Directions for this task
Print every line below that comes at or after the line containing "Target: spleen. (SVG masks)", exactly as written.

Records for this exercise Block Start

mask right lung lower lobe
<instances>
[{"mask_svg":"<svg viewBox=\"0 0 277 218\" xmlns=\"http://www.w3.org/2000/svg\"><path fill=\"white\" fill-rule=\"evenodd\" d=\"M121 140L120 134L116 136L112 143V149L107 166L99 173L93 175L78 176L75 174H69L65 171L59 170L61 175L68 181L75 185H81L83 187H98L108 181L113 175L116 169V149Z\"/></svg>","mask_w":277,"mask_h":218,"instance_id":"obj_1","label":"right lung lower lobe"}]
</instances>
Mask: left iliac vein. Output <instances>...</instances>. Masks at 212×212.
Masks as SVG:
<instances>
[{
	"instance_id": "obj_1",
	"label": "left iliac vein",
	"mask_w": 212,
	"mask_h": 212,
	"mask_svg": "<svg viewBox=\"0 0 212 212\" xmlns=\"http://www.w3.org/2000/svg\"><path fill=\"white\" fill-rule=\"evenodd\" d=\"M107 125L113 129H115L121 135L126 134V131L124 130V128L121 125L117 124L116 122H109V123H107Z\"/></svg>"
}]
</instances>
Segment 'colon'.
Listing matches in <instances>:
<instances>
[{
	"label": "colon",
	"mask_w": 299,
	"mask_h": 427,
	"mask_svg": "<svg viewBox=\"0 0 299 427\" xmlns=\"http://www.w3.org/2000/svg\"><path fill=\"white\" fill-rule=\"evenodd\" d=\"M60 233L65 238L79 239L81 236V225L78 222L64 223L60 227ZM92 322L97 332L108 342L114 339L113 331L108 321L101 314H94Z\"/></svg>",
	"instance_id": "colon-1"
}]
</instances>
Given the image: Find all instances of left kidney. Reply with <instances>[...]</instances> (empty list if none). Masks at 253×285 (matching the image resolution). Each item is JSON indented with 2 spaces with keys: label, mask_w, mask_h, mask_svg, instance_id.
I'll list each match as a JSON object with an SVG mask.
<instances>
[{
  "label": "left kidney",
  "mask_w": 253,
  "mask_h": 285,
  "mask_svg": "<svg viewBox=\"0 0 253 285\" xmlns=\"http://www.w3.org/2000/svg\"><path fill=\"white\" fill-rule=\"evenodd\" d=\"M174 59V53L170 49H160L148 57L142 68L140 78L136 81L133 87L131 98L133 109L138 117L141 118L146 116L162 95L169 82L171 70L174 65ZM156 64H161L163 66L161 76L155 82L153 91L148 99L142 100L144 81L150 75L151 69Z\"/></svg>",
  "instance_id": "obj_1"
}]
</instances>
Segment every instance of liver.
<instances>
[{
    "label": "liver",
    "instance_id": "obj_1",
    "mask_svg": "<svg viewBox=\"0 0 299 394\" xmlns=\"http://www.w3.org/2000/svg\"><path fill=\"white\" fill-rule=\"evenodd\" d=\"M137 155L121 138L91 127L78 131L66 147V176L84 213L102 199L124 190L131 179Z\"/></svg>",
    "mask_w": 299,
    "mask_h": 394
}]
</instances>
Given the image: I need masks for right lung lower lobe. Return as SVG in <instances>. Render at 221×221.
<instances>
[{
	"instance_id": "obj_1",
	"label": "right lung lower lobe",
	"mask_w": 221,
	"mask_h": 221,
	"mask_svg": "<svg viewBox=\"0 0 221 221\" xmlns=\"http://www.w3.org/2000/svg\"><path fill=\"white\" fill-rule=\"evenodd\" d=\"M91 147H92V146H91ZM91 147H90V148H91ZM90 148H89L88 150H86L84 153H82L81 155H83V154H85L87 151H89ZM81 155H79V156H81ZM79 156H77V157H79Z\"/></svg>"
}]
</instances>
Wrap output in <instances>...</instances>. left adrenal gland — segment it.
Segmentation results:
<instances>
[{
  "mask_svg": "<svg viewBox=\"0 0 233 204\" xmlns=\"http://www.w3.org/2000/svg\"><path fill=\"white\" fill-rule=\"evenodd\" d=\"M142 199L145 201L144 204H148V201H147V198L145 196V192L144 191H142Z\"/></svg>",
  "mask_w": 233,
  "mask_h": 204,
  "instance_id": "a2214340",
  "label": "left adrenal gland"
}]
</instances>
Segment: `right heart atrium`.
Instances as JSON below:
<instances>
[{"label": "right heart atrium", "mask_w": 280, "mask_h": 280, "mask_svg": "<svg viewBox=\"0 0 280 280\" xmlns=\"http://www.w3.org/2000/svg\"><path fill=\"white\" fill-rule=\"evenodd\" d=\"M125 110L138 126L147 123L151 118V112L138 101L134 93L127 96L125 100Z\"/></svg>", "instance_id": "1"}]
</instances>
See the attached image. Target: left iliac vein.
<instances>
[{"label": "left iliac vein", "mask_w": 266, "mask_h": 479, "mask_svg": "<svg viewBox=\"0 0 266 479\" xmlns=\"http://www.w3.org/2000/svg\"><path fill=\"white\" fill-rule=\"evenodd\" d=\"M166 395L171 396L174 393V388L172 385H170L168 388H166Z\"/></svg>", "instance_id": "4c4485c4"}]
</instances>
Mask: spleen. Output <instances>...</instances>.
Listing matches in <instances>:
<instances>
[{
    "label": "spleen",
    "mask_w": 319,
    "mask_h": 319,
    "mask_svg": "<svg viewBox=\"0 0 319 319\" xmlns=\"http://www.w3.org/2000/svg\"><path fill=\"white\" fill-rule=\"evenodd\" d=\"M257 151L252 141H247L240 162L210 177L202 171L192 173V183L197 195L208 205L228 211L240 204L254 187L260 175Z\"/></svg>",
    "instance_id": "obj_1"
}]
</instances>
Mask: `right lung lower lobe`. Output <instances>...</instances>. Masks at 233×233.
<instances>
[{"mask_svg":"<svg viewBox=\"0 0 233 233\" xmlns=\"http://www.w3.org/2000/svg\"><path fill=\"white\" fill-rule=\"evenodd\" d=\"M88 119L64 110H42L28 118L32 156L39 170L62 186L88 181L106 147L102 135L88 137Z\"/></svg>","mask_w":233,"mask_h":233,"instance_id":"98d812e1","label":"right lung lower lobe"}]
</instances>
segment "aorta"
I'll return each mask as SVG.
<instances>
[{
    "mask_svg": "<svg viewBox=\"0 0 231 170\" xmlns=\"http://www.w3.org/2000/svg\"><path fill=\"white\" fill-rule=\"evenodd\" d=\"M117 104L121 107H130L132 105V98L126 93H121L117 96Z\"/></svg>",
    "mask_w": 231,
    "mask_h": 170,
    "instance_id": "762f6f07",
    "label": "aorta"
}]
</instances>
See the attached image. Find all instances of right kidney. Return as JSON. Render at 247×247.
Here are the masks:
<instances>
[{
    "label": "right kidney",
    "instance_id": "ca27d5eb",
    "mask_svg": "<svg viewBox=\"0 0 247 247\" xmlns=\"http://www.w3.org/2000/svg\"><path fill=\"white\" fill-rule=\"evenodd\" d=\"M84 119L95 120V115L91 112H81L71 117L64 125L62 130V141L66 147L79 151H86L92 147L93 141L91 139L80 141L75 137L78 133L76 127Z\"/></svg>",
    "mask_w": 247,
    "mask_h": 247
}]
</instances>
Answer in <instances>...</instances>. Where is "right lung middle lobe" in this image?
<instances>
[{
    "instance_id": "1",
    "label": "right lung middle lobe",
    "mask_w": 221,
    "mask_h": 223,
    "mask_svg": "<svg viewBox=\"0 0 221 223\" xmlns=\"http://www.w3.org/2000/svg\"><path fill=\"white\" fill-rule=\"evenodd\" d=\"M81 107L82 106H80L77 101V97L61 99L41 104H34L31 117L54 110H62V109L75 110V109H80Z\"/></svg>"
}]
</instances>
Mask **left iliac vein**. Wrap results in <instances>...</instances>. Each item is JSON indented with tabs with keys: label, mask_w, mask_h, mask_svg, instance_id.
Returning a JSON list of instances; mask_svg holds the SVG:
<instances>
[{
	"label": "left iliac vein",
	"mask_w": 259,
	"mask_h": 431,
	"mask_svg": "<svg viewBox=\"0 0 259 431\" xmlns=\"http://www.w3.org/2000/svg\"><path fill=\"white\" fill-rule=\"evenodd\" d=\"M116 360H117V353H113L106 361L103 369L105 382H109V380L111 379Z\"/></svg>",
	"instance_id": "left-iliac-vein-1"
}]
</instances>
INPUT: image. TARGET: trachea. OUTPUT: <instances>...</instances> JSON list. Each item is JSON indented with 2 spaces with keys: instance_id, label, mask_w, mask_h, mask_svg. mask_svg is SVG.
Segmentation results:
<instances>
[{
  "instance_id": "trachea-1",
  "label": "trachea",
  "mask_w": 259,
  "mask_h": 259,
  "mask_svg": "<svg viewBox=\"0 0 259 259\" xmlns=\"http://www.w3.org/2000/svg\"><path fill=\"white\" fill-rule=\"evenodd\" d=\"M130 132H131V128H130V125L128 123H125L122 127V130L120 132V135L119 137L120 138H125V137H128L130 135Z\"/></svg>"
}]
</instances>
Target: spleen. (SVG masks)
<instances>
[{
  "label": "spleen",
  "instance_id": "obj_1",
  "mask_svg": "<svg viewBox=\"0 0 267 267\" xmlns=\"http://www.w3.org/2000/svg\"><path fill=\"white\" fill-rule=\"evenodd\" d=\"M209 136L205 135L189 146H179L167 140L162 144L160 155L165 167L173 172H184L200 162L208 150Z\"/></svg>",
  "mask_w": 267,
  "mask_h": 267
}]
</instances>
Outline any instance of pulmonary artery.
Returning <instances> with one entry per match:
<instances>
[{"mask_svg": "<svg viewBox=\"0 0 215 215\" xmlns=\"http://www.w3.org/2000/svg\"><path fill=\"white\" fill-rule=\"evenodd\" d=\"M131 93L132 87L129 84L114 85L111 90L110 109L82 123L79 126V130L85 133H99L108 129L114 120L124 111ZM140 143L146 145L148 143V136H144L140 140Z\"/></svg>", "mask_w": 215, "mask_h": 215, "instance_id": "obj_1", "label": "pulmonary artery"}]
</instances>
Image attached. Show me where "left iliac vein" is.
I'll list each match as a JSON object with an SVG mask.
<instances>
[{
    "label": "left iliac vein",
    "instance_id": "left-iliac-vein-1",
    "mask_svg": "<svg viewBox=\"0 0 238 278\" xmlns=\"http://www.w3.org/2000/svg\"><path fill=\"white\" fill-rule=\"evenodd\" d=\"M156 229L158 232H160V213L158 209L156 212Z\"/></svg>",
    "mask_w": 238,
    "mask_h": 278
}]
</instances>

Records for this exercise Block End

Solution to the problem
Target: spleen. (SVG masks)
<instances>
[{
  "label": "spleen",
  "instance_id": "obj_1",
  "mask_svg": "<svg viewBox=\"0 0 267 267\" xmlns=\"http://www.w3.org/2000/svg\"><path fill=\"white\" fill-rule=\"evenodd\" d=\"M209 136L205 135L189 146H179L167 140L162 144L160 155L165 167L173 172H184L200 162L208 150Z\"/></svg>",
  "mask_w": 267,
  "mask_h": 267
}]
</instances>
Outline any instance of pulmonary artery.
Returning <instances> with one entry per match:
<instances>
[{"mask_svg": "<svg viewBox=\"0 0 215 215\" xmlns=\"http://www.w3.org/2000/svg\"><path fill=\"white\" fill-rule=\"evenodd\" d=\"M131 93L132 87L129 84L114 85L111 90L110 109L82 123L79 126V130L85 133H99L108 129L114 120L124 111ZM140 143L146 145L148 143V136H144L140 140Z\"/></svg>", "mask_w": 215, "mask_h": 215, "instance_id": "obj_1", "label": "pulmonary artery"}]
</instances>
Image attached. Show me where "left iliac vein" is.
I'll list each match as a JSON object with an SVG mask.
<instances>
[{
    "label": "left iliac vein",
    "instance_id": "left-iliac-vein-1",
    "mask_svg": "<svg viewBox=\"0 0 238 278\" xmlns=\"http://www.w3.org/2000/svg\"><path fill=\"white\" fill-rule=\"evenodd\" d=\"M156 229L158 232H160V213L158 209L156 212Z\"/></svg>",
    "mask_w": 238,
    "mask_h": 278
}]
</instances>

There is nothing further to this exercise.